ASSIGNED TASK. If a line in the records contains the string "Brochure", show that line.

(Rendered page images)
------------------------------

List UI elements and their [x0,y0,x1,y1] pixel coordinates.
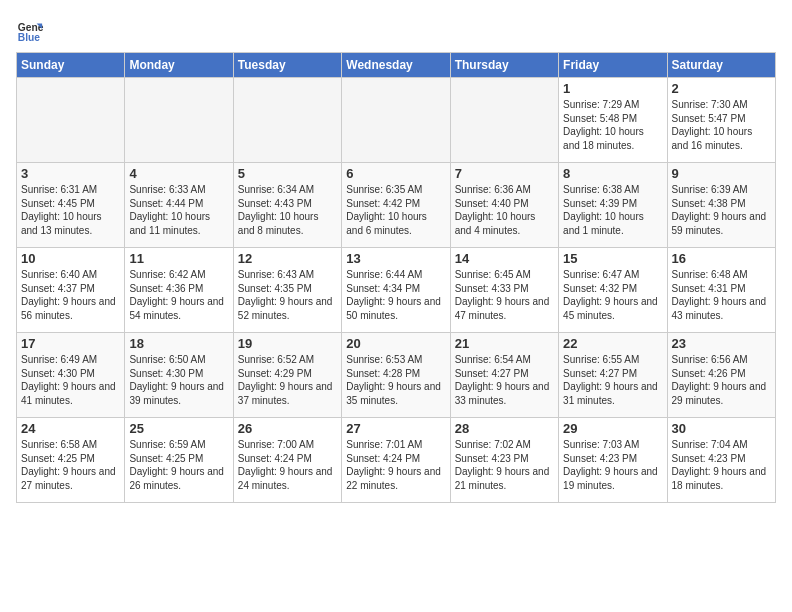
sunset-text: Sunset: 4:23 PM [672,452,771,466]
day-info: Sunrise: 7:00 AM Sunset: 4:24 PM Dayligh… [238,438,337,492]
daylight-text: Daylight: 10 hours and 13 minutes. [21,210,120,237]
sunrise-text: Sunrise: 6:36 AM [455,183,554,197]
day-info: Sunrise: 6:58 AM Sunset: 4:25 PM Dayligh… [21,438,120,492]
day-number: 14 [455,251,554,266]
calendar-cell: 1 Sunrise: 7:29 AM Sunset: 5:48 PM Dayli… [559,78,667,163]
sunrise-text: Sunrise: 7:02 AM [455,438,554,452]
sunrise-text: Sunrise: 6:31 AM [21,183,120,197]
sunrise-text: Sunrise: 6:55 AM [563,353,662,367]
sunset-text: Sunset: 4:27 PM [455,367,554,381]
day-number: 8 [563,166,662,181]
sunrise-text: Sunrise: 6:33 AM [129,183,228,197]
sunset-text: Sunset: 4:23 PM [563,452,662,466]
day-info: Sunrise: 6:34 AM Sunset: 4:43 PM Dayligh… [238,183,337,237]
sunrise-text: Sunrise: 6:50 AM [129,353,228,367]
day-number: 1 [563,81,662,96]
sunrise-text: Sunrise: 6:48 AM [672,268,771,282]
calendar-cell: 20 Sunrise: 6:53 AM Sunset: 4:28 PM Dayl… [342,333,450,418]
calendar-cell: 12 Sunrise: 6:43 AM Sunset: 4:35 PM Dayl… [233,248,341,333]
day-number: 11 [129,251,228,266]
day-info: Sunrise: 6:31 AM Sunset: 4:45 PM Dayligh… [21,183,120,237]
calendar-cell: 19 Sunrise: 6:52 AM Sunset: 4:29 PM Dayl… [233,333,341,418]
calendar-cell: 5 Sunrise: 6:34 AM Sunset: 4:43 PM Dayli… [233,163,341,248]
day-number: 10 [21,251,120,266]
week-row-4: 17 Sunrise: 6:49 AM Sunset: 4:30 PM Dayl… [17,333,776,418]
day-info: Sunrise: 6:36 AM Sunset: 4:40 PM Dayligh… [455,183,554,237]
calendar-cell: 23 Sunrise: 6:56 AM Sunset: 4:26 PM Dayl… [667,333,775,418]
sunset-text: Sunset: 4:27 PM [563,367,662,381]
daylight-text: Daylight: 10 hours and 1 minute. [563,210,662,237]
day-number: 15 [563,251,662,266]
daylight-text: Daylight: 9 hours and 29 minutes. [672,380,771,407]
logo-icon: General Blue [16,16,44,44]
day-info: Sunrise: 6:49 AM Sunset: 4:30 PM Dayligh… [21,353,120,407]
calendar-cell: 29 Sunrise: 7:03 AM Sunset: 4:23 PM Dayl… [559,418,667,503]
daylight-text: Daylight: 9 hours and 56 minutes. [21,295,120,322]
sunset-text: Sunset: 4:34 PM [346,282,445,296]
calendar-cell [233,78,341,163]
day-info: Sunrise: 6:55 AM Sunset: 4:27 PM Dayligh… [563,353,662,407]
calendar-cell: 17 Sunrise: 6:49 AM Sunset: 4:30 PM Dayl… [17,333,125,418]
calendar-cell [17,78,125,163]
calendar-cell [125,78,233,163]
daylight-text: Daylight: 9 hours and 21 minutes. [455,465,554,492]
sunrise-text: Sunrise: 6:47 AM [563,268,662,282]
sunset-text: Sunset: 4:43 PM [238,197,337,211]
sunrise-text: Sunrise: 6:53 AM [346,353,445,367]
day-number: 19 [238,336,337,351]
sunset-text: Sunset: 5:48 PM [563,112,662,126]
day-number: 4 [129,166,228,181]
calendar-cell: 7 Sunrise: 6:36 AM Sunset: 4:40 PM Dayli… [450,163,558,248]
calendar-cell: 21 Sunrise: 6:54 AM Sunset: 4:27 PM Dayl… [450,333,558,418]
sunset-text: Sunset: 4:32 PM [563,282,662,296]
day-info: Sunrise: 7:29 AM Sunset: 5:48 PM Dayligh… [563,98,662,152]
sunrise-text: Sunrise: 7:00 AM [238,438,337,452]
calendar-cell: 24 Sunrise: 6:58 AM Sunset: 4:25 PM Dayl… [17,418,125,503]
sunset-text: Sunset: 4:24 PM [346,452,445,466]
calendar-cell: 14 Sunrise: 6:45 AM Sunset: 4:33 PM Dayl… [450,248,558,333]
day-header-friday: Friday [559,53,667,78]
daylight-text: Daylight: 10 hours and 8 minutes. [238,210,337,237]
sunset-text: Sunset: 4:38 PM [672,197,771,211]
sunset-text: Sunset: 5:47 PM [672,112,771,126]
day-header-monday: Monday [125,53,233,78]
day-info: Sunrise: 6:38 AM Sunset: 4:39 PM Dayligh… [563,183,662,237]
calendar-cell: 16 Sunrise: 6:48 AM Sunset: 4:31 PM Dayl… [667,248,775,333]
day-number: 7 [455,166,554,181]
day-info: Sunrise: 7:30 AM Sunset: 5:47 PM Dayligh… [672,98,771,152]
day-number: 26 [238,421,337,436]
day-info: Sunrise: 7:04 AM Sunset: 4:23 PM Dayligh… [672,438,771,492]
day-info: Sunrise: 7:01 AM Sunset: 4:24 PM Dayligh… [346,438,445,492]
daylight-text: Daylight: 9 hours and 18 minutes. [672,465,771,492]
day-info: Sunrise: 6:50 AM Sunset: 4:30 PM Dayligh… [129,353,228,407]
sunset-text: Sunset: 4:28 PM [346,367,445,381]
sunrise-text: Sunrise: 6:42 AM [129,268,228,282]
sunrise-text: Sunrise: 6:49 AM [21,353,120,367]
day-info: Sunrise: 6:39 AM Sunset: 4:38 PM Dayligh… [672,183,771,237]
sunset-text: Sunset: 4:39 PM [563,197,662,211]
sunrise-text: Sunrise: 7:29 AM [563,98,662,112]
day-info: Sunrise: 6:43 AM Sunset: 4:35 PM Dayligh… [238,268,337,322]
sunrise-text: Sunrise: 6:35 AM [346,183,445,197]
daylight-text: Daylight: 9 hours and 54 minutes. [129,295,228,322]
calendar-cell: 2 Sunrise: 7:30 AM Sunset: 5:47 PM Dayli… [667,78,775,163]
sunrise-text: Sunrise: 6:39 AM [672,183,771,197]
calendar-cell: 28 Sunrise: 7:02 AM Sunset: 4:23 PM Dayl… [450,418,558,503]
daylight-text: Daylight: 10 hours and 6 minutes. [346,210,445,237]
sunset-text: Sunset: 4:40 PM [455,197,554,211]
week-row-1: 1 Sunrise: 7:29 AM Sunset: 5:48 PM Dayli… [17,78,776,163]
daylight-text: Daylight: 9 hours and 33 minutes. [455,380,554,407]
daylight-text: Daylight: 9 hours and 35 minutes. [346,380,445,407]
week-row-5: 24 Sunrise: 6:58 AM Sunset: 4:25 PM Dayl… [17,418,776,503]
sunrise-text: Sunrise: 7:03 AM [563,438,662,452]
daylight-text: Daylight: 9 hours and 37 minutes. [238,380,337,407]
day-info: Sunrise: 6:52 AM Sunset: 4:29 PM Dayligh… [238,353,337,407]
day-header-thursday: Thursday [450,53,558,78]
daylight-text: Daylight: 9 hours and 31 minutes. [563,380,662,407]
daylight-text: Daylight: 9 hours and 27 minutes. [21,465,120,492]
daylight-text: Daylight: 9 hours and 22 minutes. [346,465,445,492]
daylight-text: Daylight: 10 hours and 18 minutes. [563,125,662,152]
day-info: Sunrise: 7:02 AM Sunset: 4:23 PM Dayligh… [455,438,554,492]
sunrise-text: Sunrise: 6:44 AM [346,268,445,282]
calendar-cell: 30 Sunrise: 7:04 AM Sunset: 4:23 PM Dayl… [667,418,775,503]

------------------------------

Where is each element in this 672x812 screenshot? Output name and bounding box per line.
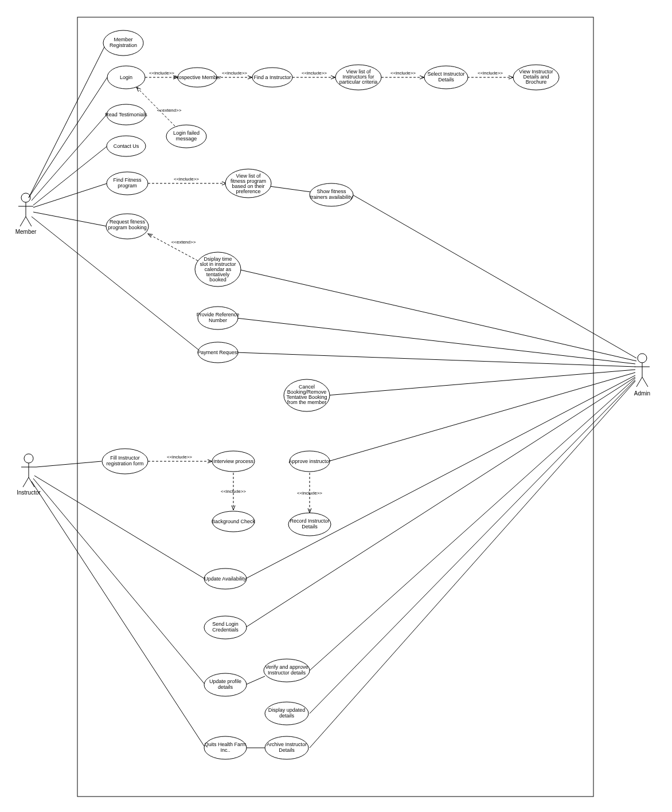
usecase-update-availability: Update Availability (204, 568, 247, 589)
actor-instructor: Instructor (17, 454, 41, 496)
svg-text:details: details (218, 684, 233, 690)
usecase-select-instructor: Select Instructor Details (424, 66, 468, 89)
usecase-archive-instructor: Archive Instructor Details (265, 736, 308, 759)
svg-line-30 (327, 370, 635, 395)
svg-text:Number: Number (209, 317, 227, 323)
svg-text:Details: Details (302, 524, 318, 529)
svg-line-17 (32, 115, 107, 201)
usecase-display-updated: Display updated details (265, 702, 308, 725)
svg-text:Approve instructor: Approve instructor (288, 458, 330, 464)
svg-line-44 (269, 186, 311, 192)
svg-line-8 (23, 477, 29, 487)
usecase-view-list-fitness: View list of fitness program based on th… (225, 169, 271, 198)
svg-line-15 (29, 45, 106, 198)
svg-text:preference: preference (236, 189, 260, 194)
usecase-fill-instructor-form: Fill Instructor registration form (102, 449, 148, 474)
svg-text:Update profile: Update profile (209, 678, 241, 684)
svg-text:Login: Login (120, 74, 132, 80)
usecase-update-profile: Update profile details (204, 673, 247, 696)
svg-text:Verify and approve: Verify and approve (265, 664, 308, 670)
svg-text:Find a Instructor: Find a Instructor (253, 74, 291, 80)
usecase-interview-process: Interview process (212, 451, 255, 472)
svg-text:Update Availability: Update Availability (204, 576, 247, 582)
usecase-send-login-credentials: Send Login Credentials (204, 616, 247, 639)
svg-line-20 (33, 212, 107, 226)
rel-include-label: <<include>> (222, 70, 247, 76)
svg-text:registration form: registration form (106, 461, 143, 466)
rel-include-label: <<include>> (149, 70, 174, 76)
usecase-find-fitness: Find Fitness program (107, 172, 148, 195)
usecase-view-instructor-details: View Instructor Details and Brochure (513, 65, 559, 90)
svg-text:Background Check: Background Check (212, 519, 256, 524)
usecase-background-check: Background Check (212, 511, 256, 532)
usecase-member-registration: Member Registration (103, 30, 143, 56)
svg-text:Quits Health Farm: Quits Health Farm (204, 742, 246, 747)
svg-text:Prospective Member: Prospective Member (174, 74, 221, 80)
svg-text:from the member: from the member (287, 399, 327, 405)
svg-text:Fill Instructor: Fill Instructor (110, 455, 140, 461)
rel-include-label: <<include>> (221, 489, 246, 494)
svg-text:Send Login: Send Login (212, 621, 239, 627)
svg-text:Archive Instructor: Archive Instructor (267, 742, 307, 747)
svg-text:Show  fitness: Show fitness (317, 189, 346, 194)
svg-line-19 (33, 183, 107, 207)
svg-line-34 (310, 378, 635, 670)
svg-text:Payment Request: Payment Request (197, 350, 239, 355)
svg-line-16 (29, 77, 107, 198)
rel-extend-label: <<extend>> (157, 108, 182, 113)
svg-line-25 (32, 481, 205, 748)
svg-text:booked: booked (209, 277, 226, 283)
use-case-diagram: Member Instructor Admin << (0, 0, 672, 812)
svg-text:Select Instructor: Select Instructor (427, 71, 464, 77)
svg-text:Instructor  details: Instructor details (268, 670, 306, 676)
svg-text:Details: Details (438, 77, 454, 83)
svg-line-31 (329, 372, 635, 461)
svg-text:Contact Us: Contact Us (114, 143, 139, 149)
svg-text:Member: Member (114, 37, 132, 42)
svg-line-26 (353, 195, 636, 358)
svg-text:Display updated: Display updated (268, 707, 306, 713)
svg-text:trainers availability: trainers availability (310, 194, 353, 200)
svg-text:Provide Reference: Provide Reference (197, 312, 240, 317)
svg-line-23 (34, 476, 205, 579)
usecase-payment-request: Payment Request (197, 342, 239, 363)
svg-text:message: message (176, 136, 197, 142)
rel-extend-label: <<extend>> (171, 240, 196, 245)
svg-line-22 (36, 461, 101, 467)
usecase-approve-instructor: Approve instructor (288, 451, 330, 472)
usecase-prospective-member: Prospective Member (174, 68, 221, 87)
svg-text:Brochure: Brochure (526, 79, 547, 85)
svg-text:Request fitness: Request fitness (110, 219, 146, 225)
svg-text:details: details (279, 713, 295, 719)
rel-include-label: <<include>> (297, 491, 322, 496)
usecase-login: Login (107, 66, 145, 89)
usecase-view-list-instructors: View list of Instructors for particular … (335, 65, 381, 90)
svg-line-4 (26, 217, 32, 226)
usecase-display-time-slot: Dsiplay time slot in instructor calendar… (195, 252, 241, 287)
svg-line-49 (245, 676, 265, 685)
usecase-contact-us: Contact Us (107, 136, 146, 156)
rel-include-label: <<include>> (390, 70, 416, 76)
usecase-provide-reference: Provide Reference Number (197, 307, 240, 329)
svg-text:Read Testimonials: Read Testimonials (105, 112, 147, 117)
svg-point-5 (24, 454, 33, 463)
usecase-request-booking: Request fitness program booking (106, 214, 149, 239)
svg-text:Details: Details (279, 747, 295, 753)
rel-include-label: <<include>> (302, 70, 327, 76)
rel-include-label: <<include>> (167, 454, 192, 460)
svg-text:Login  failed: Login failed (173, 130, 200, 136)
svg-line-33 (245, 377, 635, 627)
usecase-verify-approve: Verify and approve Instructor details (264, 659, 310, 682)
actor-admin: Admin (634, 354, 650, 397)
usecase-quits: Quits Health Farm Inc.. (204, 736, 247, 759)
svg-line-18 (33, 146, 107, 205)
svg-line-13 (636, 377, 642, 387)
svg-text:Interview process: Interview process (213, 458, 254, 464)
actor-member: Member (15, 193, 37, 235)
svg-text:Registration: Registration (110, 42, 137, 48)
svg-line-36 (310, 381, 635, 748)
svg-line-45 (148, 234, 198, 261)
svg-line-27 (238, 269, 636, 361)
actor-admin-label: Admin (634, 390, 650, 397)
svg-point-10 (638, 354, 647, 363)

------------------------------

OUTPUT.
usecase-view-instructor-details: View Instructor Details and Brochure (513, 65, 559, 90)
svg-text:Brochure: Brochure (526, 79, 547, 85)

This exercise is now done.